Making Beers with a Taste of History in Centreville

Making Beers with a Taste of History in Centreville

Winery owner hopes to build a farm brewery.

Artist’s rendition of the Bull Run Farm Brewery in Centreville. A glass atrium is between the two buildings.

Artist’s rendition of the Bull Run Farm Brewery in Centreville. A glass atrium is between the two buildings.


Site plan of the proposed Bull Run Farm Brewery, off Route 29.

The Winery at Bull Run was established in 2012 as a scenic working farm. On 225 acres adjacent to Manassas National Battlefield Park, it’s at 15950 Lee Hwy. in Centreville, next to an equestrian farm.

Owner Jon Hickox crafts fine Virginia wines while honoring the history and preservation of 19th century, pastoral, Fairfax County. And since opening, it’s become immensely popular for tours, tastings and as a place to hold special events.

Now, though, Hickox is branching out. He’s become involved with a new venture and has applied for a farm-brewery permit. “The inspiration for a farm brewery was our winery,” he said. “Except we’re going to be making beer from hops, instead of wine from grapes.”

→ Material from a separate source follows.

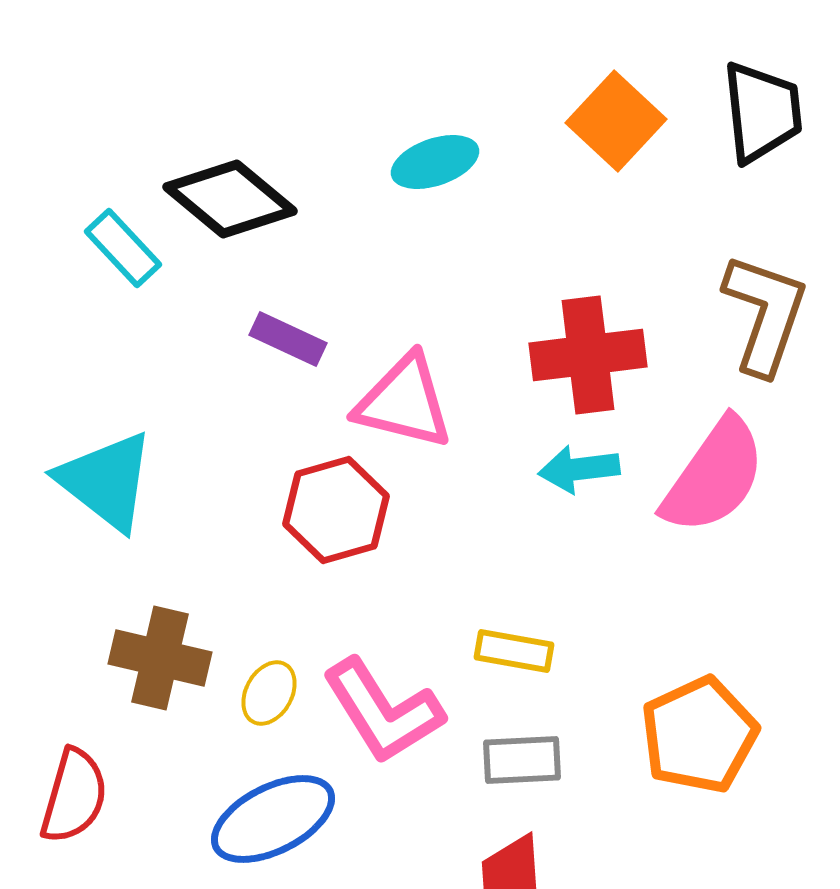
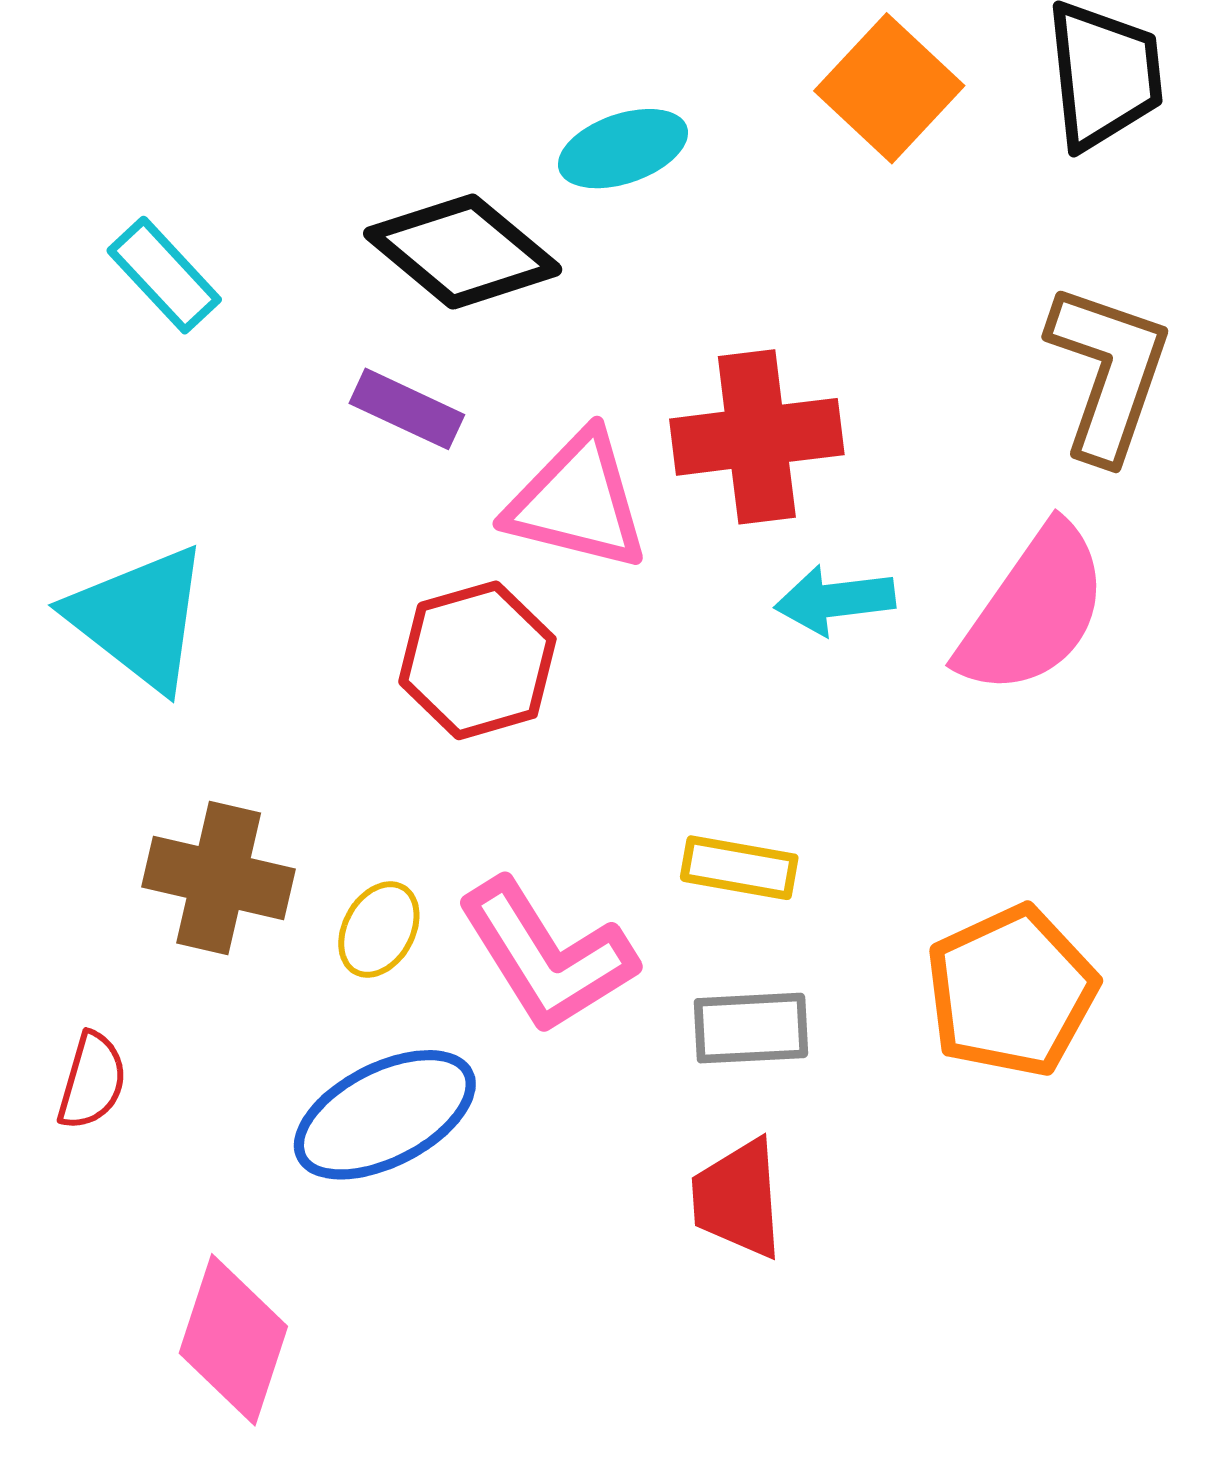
black diamond: (230, 199) -> (463, 252), moved
red cross: (588, 355) -> (757, 437), moved
red semicircle: (74, 796) -> (92, 1081), size x0.7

He presented his idea, as well as an artist’s rendition of the new facility, at a recent joint meeting of the West Fairfax County Citizens Association (WFCCA) Land-Use Committee and the Sully District Council of Citizens Associations. The plan is to construct two adjoining buildings – both with a nod to the area’s history. One will pay homage to Willcoxon Tavern, and the other will honor the Stone House.

“We want to create historic-looking structures that fit in with the landscape,” explained Hickox. “[Built in the early 1800s], Willcoxon Tavern used to be behind the old courthouse in Fairfax City, and we’re trying to revive that landmark for the brewery.”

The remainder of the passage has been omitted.